ゆっくりと謙信に手を引かれて案内されたのは天守閣で、そこからは城外でひしめく城下町の人々の姿が見えた。

彼らは一様に謙信を心の底から慕い、天下人の元で暮らせることに喜びを噛み締めて、そして桃がここへやって来た時に見せた優しさを覚えていた。


“人目でもいい…いや、見えなくてもいいからその場に居たい”と望んで集まった人々は優に軽く5百人は超えているように見えた。

そして天守閣に姿を見せた桃にいち早く気付いた者が声を上げ、指を差し、いつしかそれは大きな歓声へと変わった。


「謙信さん…みんな…喜んでくれてる…」


「私はずっと独り身だったし、みんな心配してくれていたんだよ。“生涯不犯”…私の信念を覆したのは、君が最初で最後の女子だ」


謙信が皆に手を振ると歓声は大きくなり、つられて桃も手を振ると、怒号のように歓声は割れて、“桃姫様!”と叫ぶ声が耳に届いた。

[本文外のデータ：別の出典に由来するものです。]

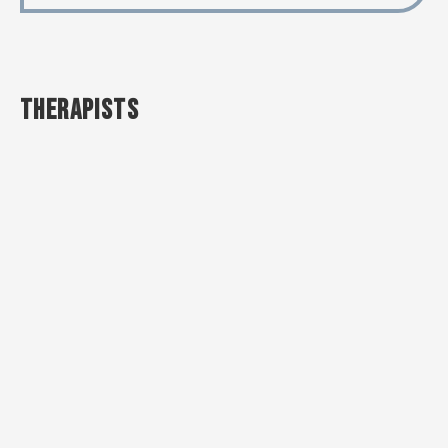
THERAPISTS
OKSANA
EVA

「本当は数日間をかけて祝言は続くんだけど、そういうの煩わしいから今日だけにしよう。身内は今全員ここに居るし問題ないよね」


「うん。あの…謙信さん…」


「うん?」


突然桃はその場に正座をして、三つ指をつくと深々と頭を下げた。


「不束者ですが、これからどうぞよろしくお願いいたします」


「ふふ、畏まっちゃって可愛いなあ。私の方こそよろしく。離縁されないように精一杯夫として努めさせて頂きます」


「離縁なんかしないってば」


「わからないよ?私の立ち位置を脅かす者が常に目を光らせているからね。実は気が気がじゃないんだよ、これでも」


歓声は鳴り止まない。

桃は立ち上がると、また謙信に手を引かれて皆が待つ大広間へと向かう。


これからは、この春日山城が家となる。

なんとか言い訳をして執務から逃げ出そうとする謙信の尻を叩いてやる気を出させるのが妻としての仕事。


それはきっと、楽しい日々になるだろう。